Luke Thill is an Iowa middle school student who spent the past year building his own home in his family’s backyard.
Luke, 13, raised $1,500 of his own money by mowing lawns and helping neighbors and friends in order to build his 89-square-foot tiny home.
“I was just on YouTube looking around and came across a tiny house idea and then that spiraled into looking at almost every YouTube video there is, it felt like,” Luke told ABC News. “I got obsessed with them and decided to build my own.”
Luke’s parents, Greg and Angie Thill, saw their son was on a mission and gave him the go-ahead to build a home on the family’s four-acre property.
“We said, ‘If you’re that serious we have to set some ground rules,’” Greg Thill told ABC News. “We told him he had to have the financial responsibility of it, raise the money and choose the materials and stay in the budget.”
Luke began construction of the home in June 2016. He got help from his dad on the home’s construction and his mom helped with the interior furnishings.
Luke’s sister and twin brother also helped and he learned how to barter his services with friends and family who donated reclaimed materials and their own skills.
“I have a neighbor who is a professional electrician so I cleaned his garage out and he taught me how to wire the house,” Luke said. “And in Cub Scouts I knew a guy who was a carpet layer and I mowed at his apartment buildings and he helped me install the carpet.”
The interior of the tiny home features a TV, seating area, mini refrigerator, and a fold-up dining room table. Luke says his friends think the house is “cool” and often stop by to hang out.
“He’s a very driven kid for his age,” said Luke’s dad. “There were times the project got stalled out and he had to earn more money for the next phase. He wouldn’t let it go and kept working at it.”
Luke was invited to speak at a tiny home conference this month in Iowa.
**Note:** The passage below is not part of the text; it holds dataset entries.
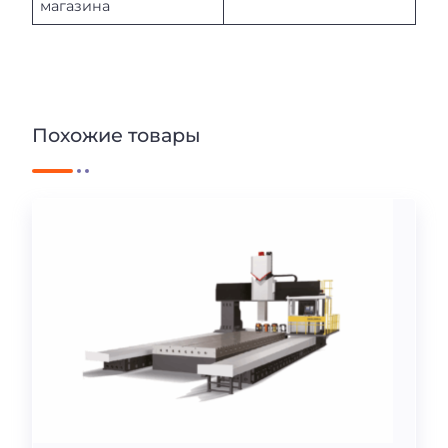
магазина
Похожие товары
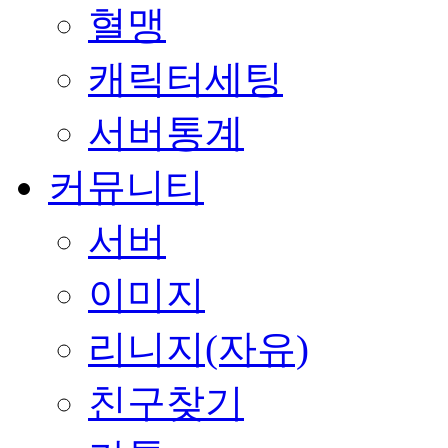
혈맹
캐릭터세팅
서버통계
커뮤니티
서버
이미지
리니지(자유)
친구찾기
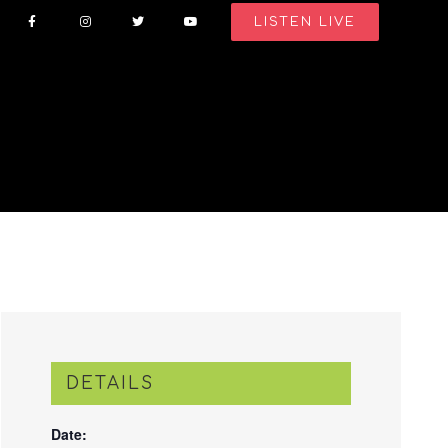
LISTEN LIVE
DETAILS
Date:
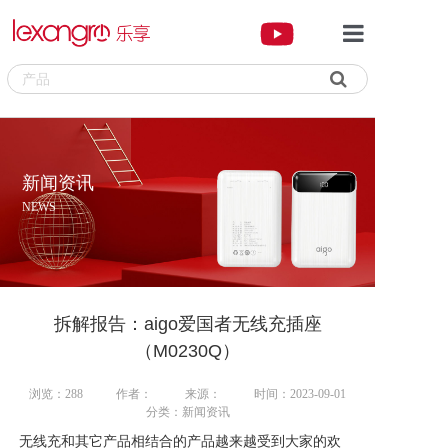

首页
品牌专区
新闻资讯
产品中心
NEWS
新闻资讯
关于我们
拆解报告：aigo爱国者无线充插座
联系我们
（M0230Q）
浏览：288
作者：
来源：
时间：2023-09-01
分类：新闻资讯
无线充和其它产品相结合的产品越来越受到大家的欢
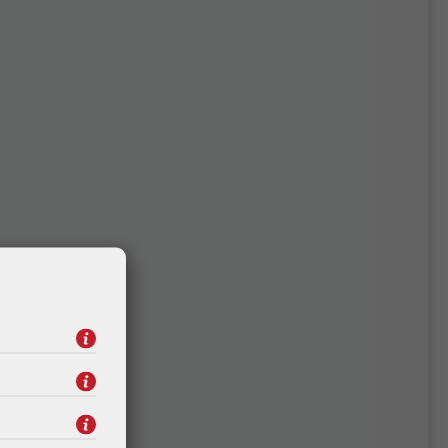
 16"
Lenovo ThinkBook 14 G9 14"
,
WUXGA, Intel Core i5-
MD
13420H, 16GB DDR5, 512GB
 Pro
SSD, Intel UHD, WiFi/BT, Win
P)
11 Pro + 3Y (21UY0063SC-
W11P)
876,38 €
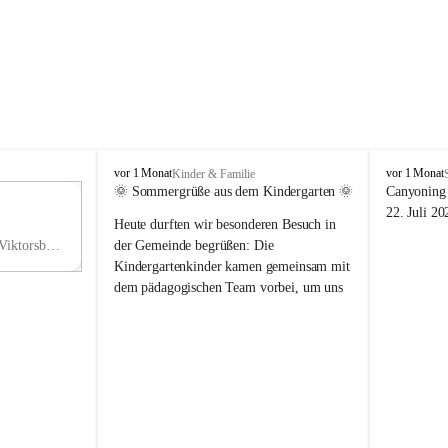
V
V
vor 1 Monat
vor 1 Monat
Kinder & Familie
i
i
🌞 Sommergrüße aus dem Kindergarten 🌞
Canyoning 
k
k
11
22. Juli 20
Heute durften wir besonderen Besuch in 
t
t
NO
o
o
Hauptstraße 36, 6836 Viktorsberg, AUT
der Gemeinde begrüßen: Die 
V
r
r
Kindergartenkinder kamen gemeinsam mit 
s
s
dem pädagogischen Team vorbei, um uns 
b
b
einen schönen Sommer zu wünschen.
e
e
r
r
Vielen Dank für diese liebe Überraschung 
g
g
und die fröhlichen Sommergrüße! Wir 
wünschen allen Kindern, ihren Familien 
sowie dem gesamten Kindergarten-Team 
erholsame, sonnige und wunderschöne 
Sommerferien. 🌼☀️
He also documented the construction process on YouTube, where he hopes to inspire other kids to follow to not let their age stop their dreams.
“I couldn’t find anyone younger than 14,” Luke said of when he first watched tiny home construction videos. “I thought if no one is out there, I might as well do it so I started documenting the whole process and putting it on YouTube.”
He continued, “Now lots of kids have messaged me and showed pictures of their tiny houses that they’re building and they’re even younger than me.”
Luke’s next project is helping his brother, Cole, build a teardrop trailer. Then he plans to return to where he started and build another house.
“In a couple of years I want to build a bigger house and stay in it full-time,” he said.